The face of an ancient mummy from 800 B.C., who currently resides in the University of Chicago, has been restored by a forensic artist and a police artist in Maryland. The mummy is dubbed as 'mummy Meresamun'.
The images depict an engaging woman in her late 20s as she would have looked in 800 B.C.
Both artists, though working independently, produced strikingly similar images.
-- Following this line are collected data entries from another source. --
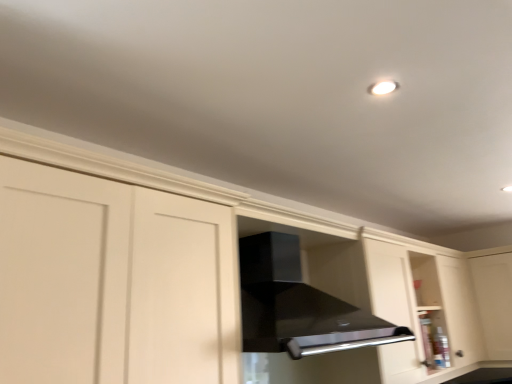 Question: Is black glossy vent at center taller than transparent glass cabinet at right?

Choices:
 (A) no
 (B) yes

Answer: (A)

Question: Is black glossy vent at center placed right next to transparent glass cabinet at right?

Choices:
 (A) no
 (B) yes

Answer: (A)

Question: From the image's perspective, is black glossy vent at center below transparent glass cabinet at right?

Choices:
 (A) no
 (B) yes

Answer: (A)

Question: From a real-world perspective, does black glossy vent at center stand above transparent glass cabinet at right?

Choices:
 (A) yes
 (B) no

Answer: (A)

Question: Is black glossy vent at center at the left side of transparent glass cabinet at right?

Choices:
 (A) yes
 (B) no

Answer: (A)

Question: From a real-world perspective, is black glossy vent at center positioned under transparent glass cabinet at right based on gravity?

Choices:
 (A) no
 (B) yes

Answer: (A)

Question: Is transparent glass cabinet at right shorter than black glossy vent at center?

Choices:
 (A) yes
 (B) no

Answer: (B)

Question: Can we say transparent glass cabinet at right lies outside black glossy vent at center?

Choices:
 (A) yes
 (B) no

Answer: (A)

Question: From the image's perspective, is transparent glass cabinet at right located above black glossy vent at center?

Choices:
 (A) yes
 (B) no

Answer: (B)

Question: Does transparent glass cabinet at right turn towards black glossy vent at center?

Choices:
 (A) yes
 (B) no

Answer: (A)

Question: Is transparent glass cabinet at right smaller than black glossy vent at center?

Choices:
 (A) no
 (B) yes

Answer: (B)

Question: Is transparent glass cabinet at right bigger than black glossy vent at center?

Choices:
 (A) no
 (B) yes

Answer: (A)

Question: In terms of height, does black glossy vent at center look taller or shorter compared to transparent glass cabinet at right?

Choices:
 (A) short
 (B) tall

Answer: (A) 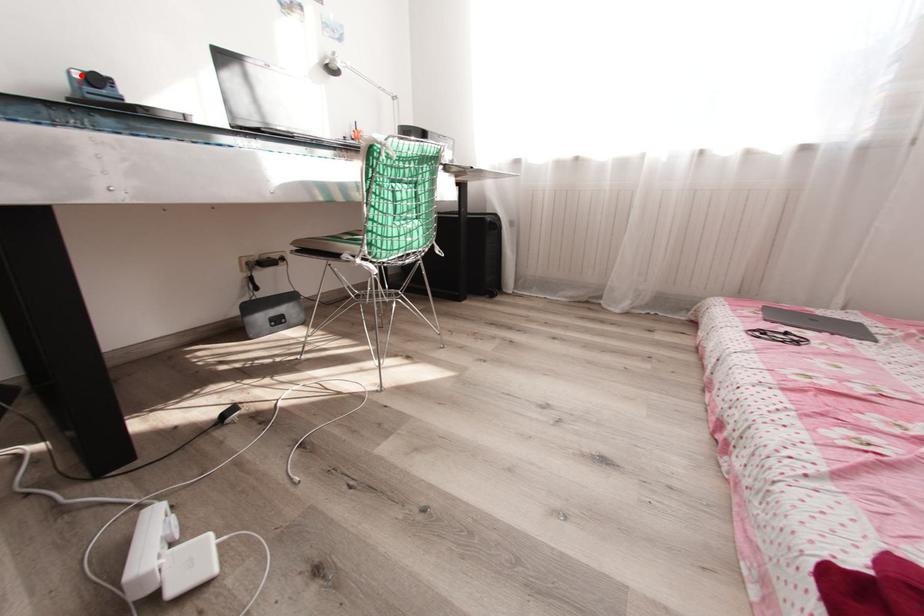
The drawings are on display at the Oriental Institute Museum, and have been placed on the institute's Web site.
"A huge number of CT scans of the skull were used to create a 3-D digital model of Meresamun's skull," said Emily Teeter, Research Associate at the Oriental Institute an curator of a museum exhibition about the mummy.
"Those files were given to forensic artists who use methods employed in cold case investigations where skeletal remains need to be identified," she added.
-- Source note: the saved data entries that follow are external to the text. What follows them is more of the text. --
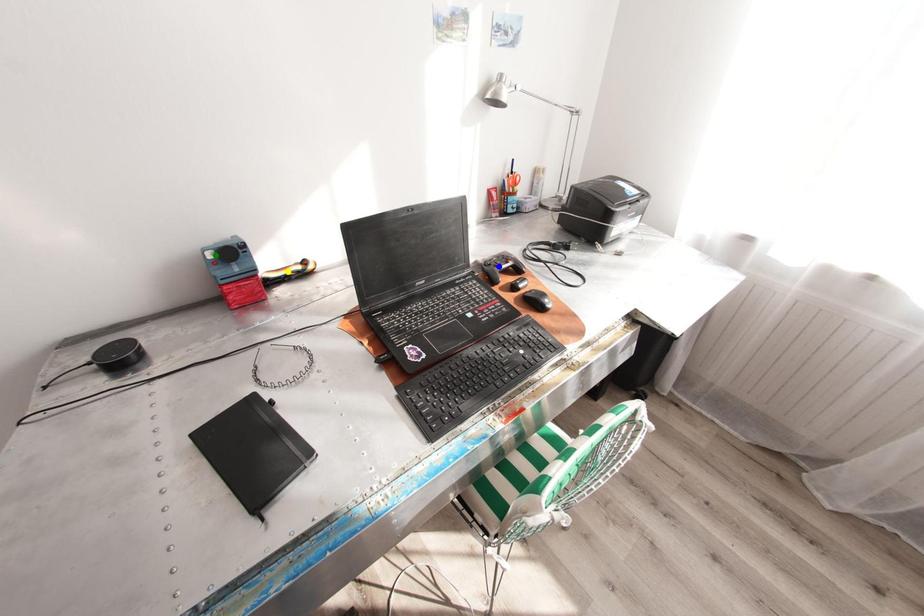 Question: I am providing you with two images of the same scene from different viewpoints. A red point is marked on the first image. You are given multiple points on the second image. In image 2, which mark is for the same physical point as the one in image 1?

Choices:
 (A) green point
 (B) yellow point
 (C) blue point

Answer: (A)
The Oriental Institute wanted to compare multiple reconstructions, in order to obtain a trustworthy image of Meresamun's face.
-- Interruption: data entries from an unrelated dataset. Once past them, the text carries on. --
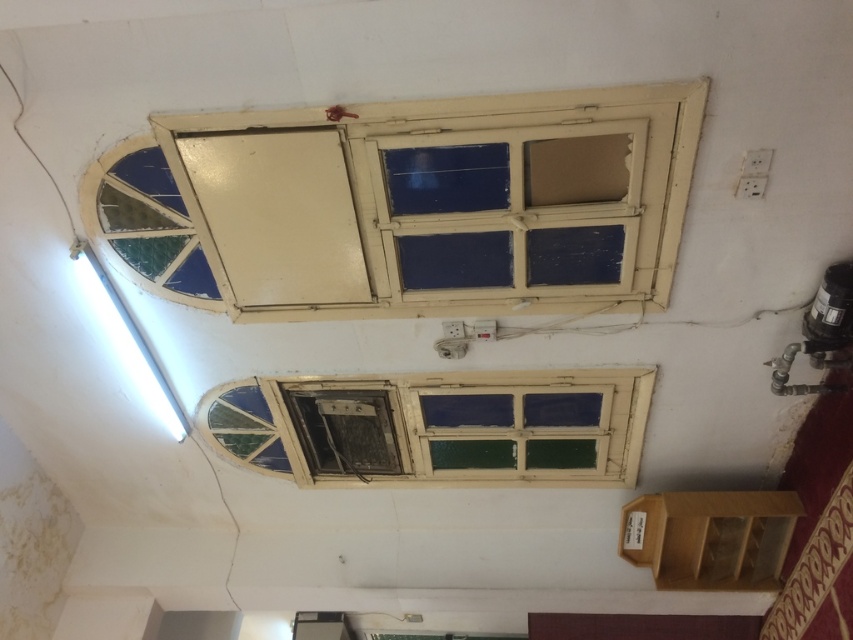 Question: Is matte cream window frame at upper center bigger than wooden window frame at center?

Choices:
 (A) yes
 (B) no

Answer: (A)

Question: Which point is closer to the camera?

Choices:
 (A) (273, 230)
 (B) (558, 392)

Answer: (A)

Question: Among these objects, which one is nearest to the camera?

Choices:
 (A) wooden window frame at center
 (B) matte cream window frame at upper center

Answer: (B)

Question: Which point is closer to the camera?

Choices:
 (A) (415, 188)
 (B) (563, 388)

Answer: (A)

Question: Does matte cream window frame at upper center have a larger size compared to wooden window frame at center?

Choices:
 (A) no
 (B) yes

Answer: (B)

Question: Does matte cream window frame at upper center appear over wooden window frame at center?

Choices:
 (A) no
 (B) yes

Answer: (B)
Both a digital version of the traditional forensic reconstruction and a missing person-type sketch were submitted.
In the traditional forensic method, layers of fat, muscle and flesh are built up upon the skull.
Starting with a three-dimensional (3D) image of the skull created from multiple CT scans, Chicago artist Joshua Harker used a technique known as the Gatliff-Snow American Tissue Depth Marker Method to calculate the contours of the face to digitally recreate Meresamun's appearance.
Michael Brassell, who works with the Department of Justice/Maryland State Police Missing Persons Unit, used his skills as a trained sketch artist to produce a second, more traditional reconstruction.
"The project was no different then any of the postmortem drawings I have worked on for cold case homicides. The CT scans were very clear, making my job easy," he said.
The restoration indicates that Meresamun was 5-and-a-half feet, tall by ancient standards. Her features were regular with wide-spaced eyes and she had an overbite.
"Meresamun was, until the time of her death at about 30, a very healthy woman," Vannier said. "The lack of arrest lines on her bones indicates good nutrition through her lifetime and her well-mineralized bones suggest that she lived an active lifestyle," he added.